Dec 25, 2018

Ingin kebangkitan muslim

Eksperimen nya sudah dibuat mulai 2016 dengan aksi yang berjilid hingga reuni kedua di tahun 2018 ini. Kode kumpul dua satu dua, dikunjungi dua jutaan muslimin berbahasa Indonesia dengan puncak acara di sekitar monumen akal sehat Jakarta.

Bagaimana agar momen ini punya momentum yang hebat di tahun 2019.

Saya usul tiga hal praktis yang mestinya mudah dibuat mayoritas muslimin di Indonesia
1. Saya seorang muslim, saya tidak merokok.
2. Saya seorang muslim, saya berjamaah shalat subuh di masjid.
3. Saya seorang muslim, saya memilih partai berbasis Islam saat PEMILU.


Bagi sebagian orang agak sulit meninggalkan rokok. Di Jakarta dan di negara" maju lain harga sebatang rokok, sudah sedemikian mahal, sehingga sekotak rokok isi 10 batang adalah 0.4% gaji bulanan mereka sebagai pemuda bekerja yang baru lulus kuliah (misalnya $12/bungkus dan gaji $3k/bulan atau dengan Rp. 15rb/bungkus dan UMR Rp. 3.8jt/bulan). Artinya seorang perokok membakar hampir 12% dari gajinya sebulan (asumsi sebungkus per hari, ngebul asap sebatang per jam di luar waktu tidur/makan/mandi/shalat) untuk hal yang tak produktif. Hematlah uang saudaraku untuk hal" yang lebih penting dan jelas kehalalan nya.

Aspek kedua yang perlu tekad dan konsistensi adalah shalat subuh dengan ikut jamaah kloter pertama di masjid. Ini adalah tonggak kebangkitan umat yang paling ditakuti mereka yang memusuhi Islam, apabila jumlah mereka yang shalat subuh berjamaah sudah menyamai jumlah jamaah shalat Jum'at.

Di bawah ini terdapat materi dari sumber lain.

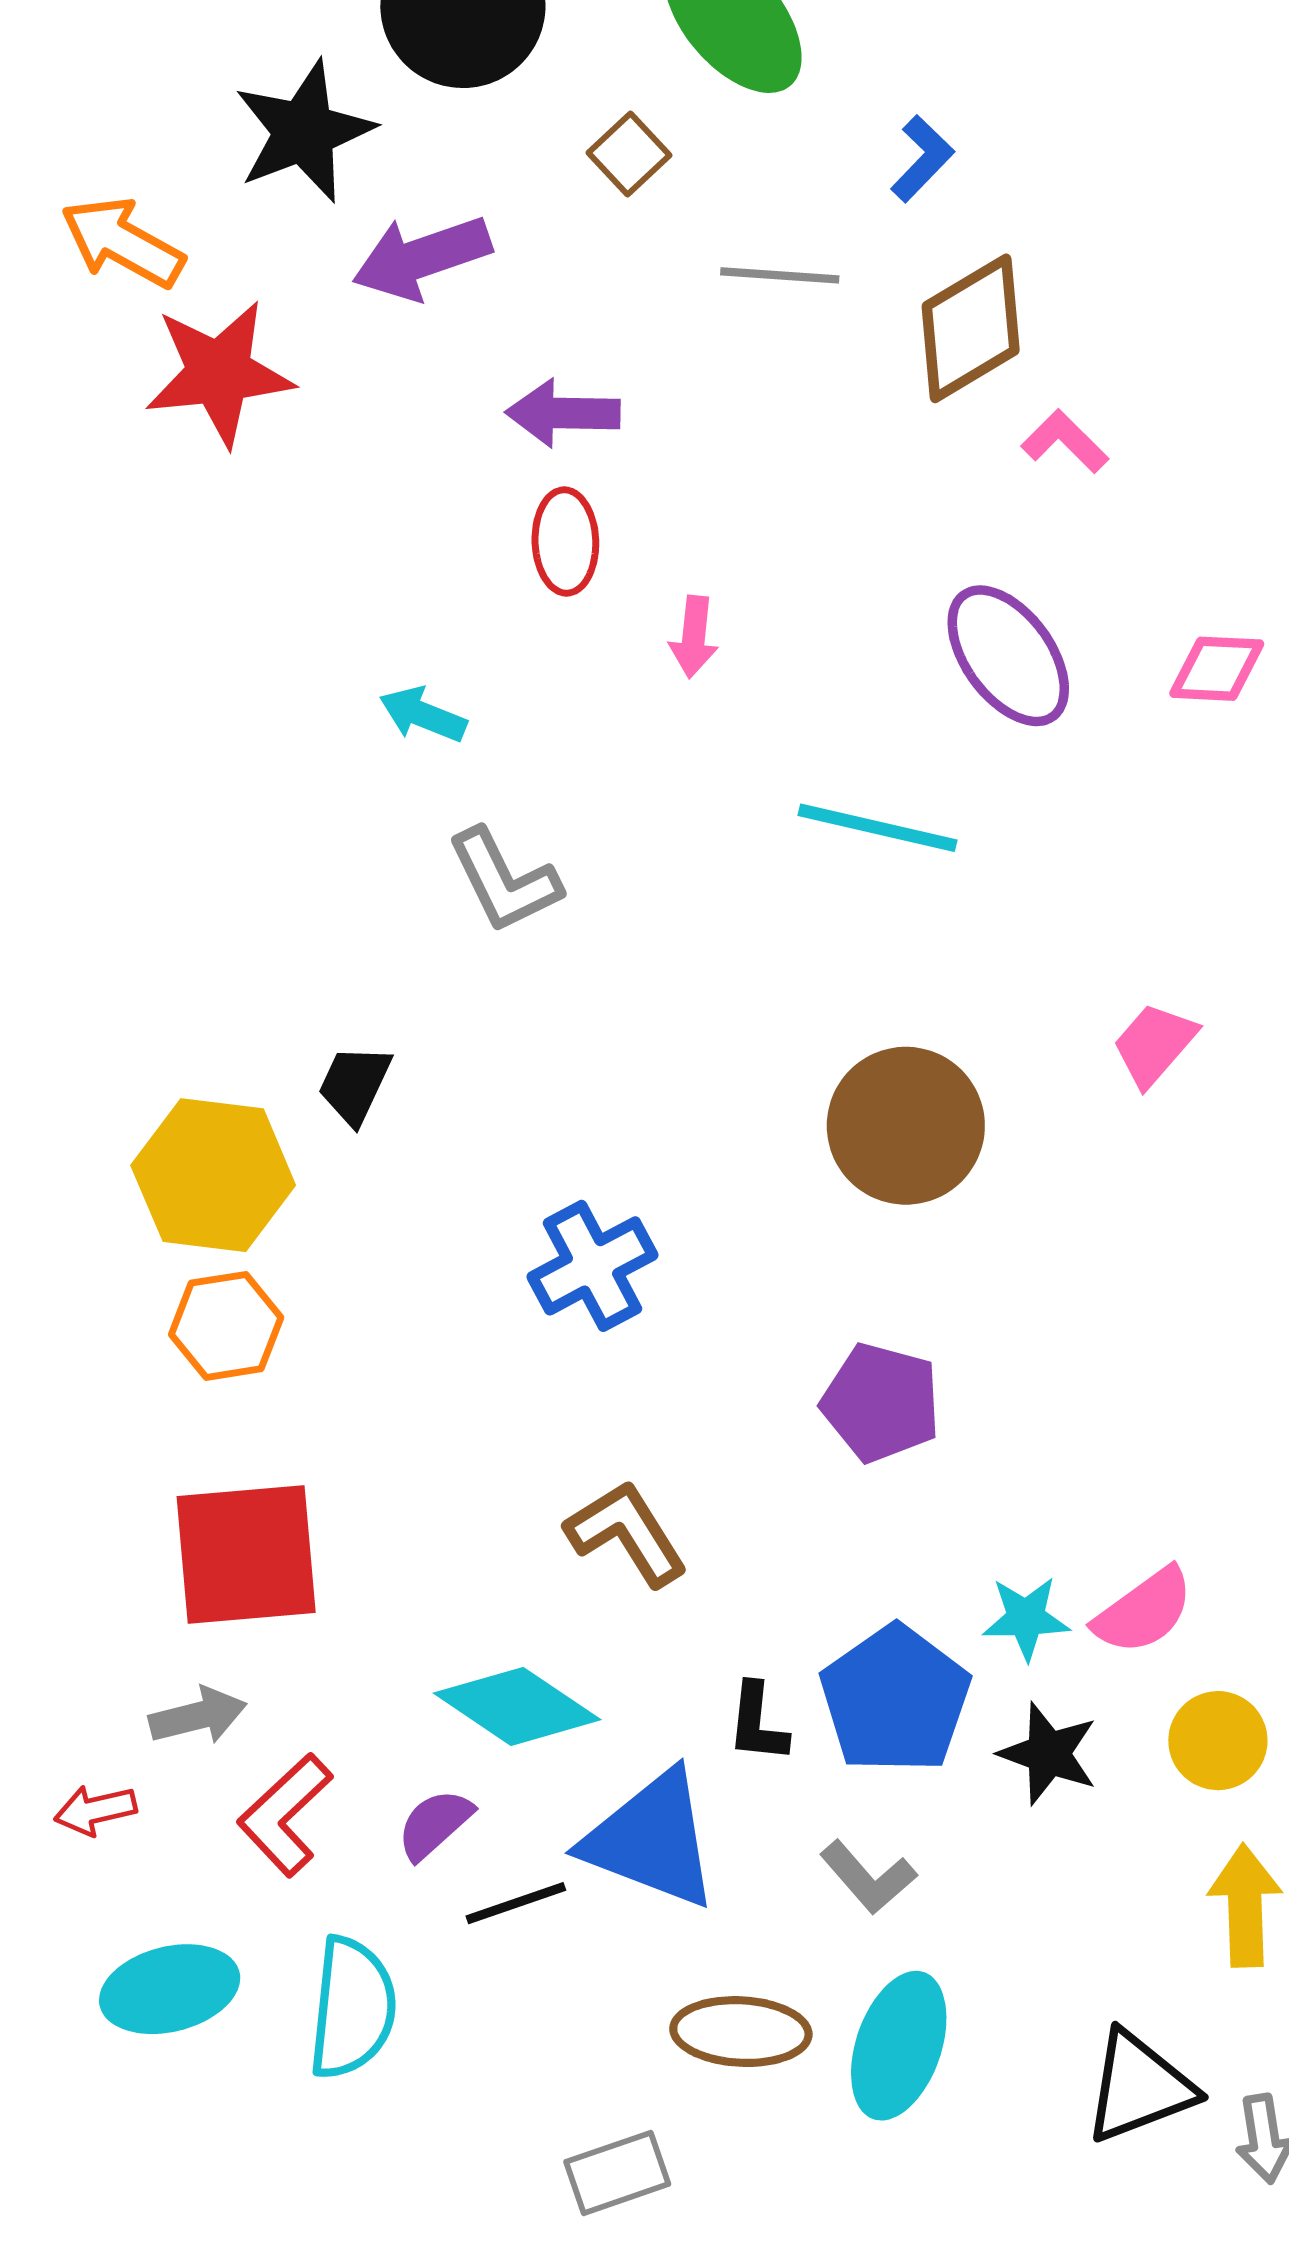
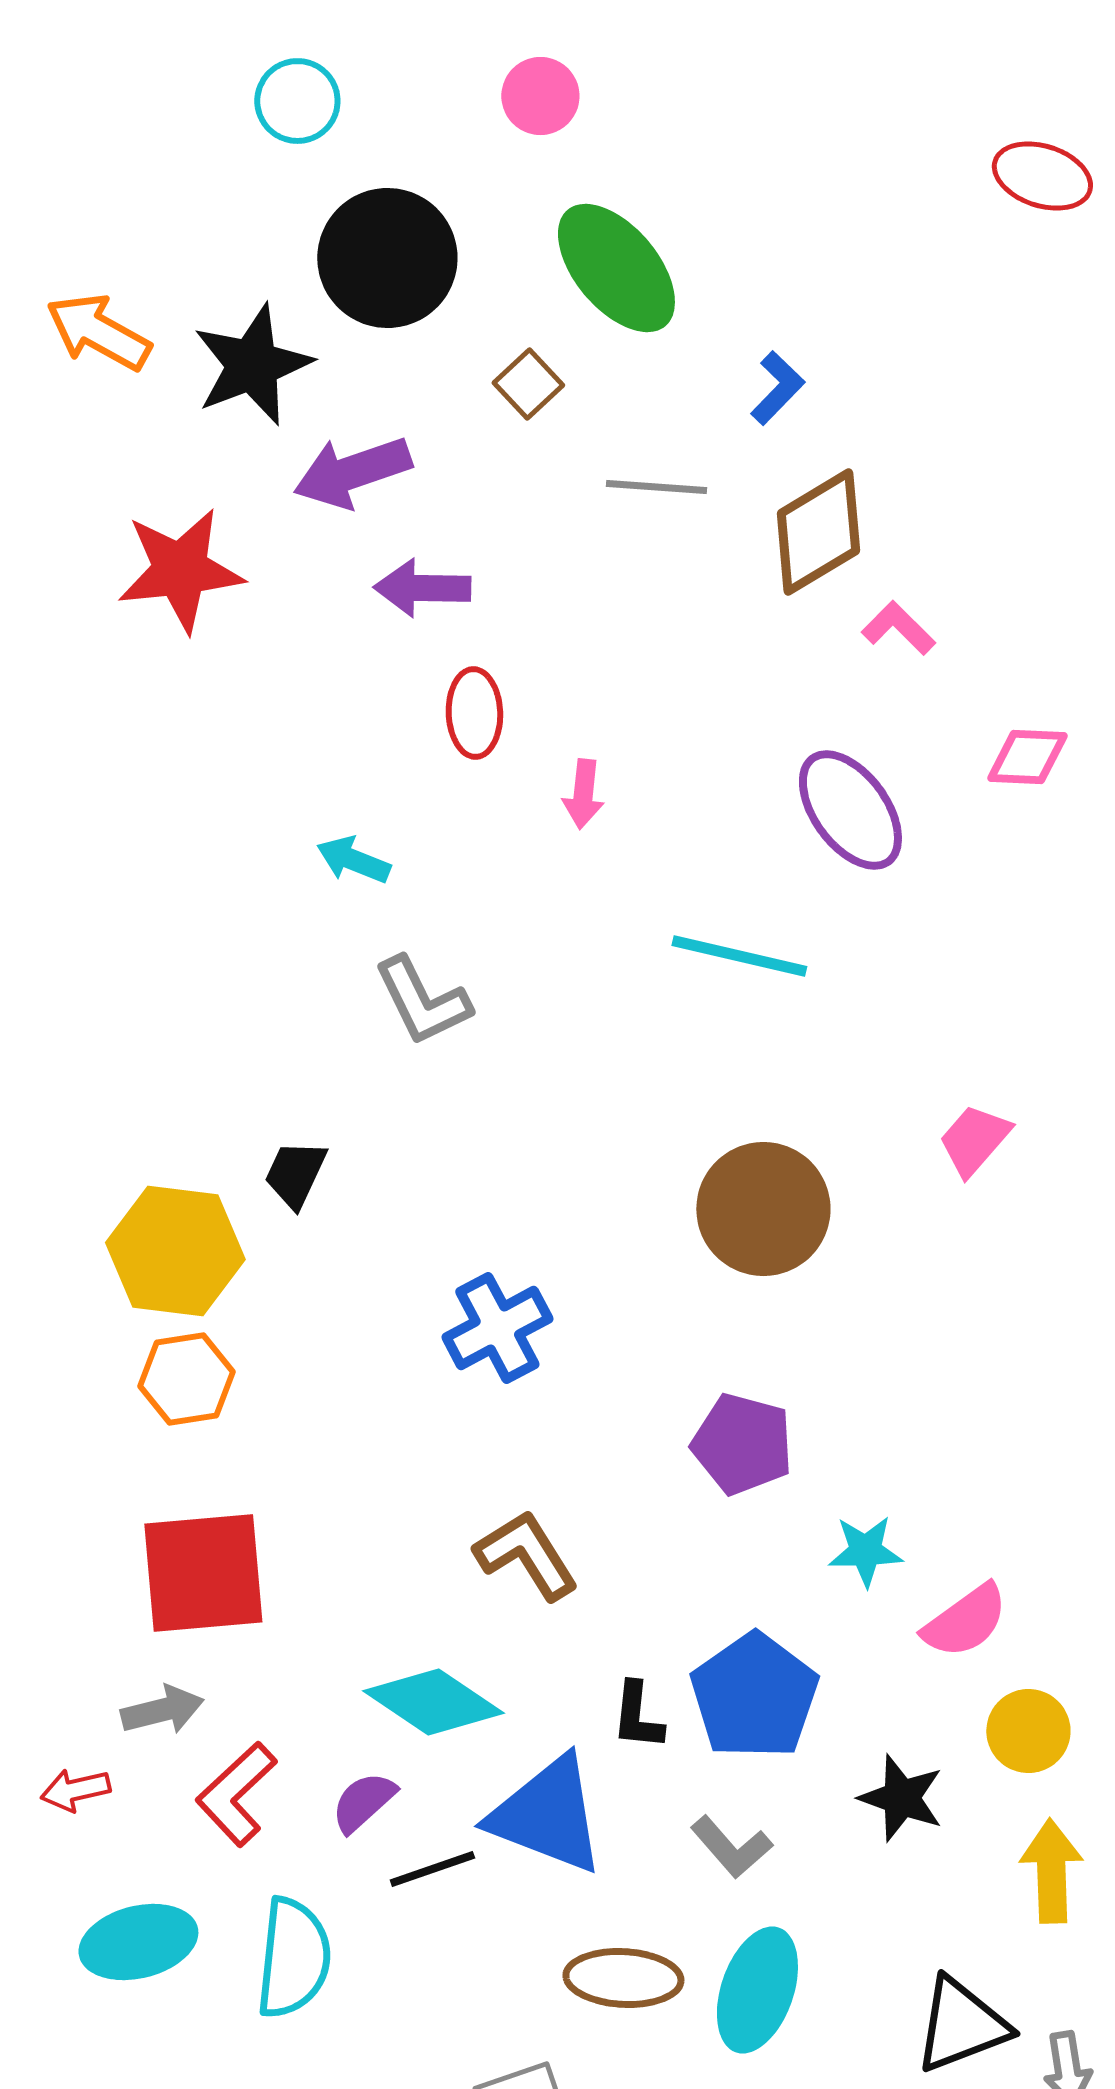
orange arrow: (123, 242) -> (98, 332), moved
purple arrow: (563, 413) -> (422, 588), moved
pink diamond: (1217, 669) -> (1027, 757), moved
cyan star: (1026, 1618) -> (865, 1551), moved
black star: (1048, 1754) -> (901, 1798), moved

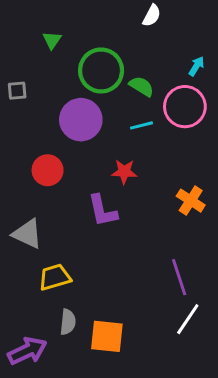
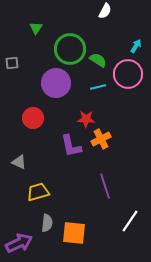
orange cross: (191, 201) -> (101, 139), moved, turned 30
gray triangle: (27, 234) -> (19, 162), size x0.7
purple line: (179, 277) -> (105, 186), moved

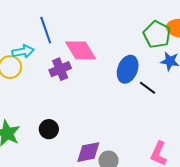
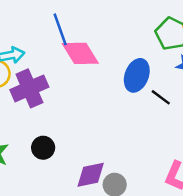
blue line: (46, 30) -> (60, 29), moved
purple cross: (60, 69) -> (29, 88), moved, size x1.4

Sementara aspek ketiga adalah aspek yang paling waras dilakukan di tiap pemilu. Jangan golput (alias tidak memilih) dan coblos partai Islam. Pilih presiden dan wakil yang jelas" punya sejarah politik yg mendukung kesejahteraan dan kenyamanan umat Islam di negeri ini. Jika saat pemilu tahun depan nanti ada tiga partai besar yaitu PKS, PKB, dan PPP, ya pilih  salah satunya. Saat ini tiap partai punya masalah, tidak memuaskan, punya kasus, ... namun perlu diingat skala nya berbeda" dan partai" Islam tetap lebih baik. Jangan pilih partai yang jelas" merugikan kondisi umat Islam, sarang koruptor, mendukung faham pluralisme/liberalisme yang kebablasan. Tidak cemburukah kita sebagai umat muslim, umat terbesar di Indonesia, namun melihat kesemua partai Islam hanya dipilih kurang dari 50% total pemilih (masing" dipilih kurang dari 10% dari total suara sah pada 2014) ? Jelas saja arah kebijakan eksekutif, yudikatif, dan legislatif negeri kita akan tetap sekuler dan kurang menguntungkan nasib muslimin di Indonesia. Jadi saya dengan tulus menghimbau bahwa memilih partai (dan caleg) yang berasaskan Islam adalah pilihan yang wajar dan bertanggungjawab, untuk menghindari kemudharatan (atau potensi nya) yang lebih besar di kemudian hari.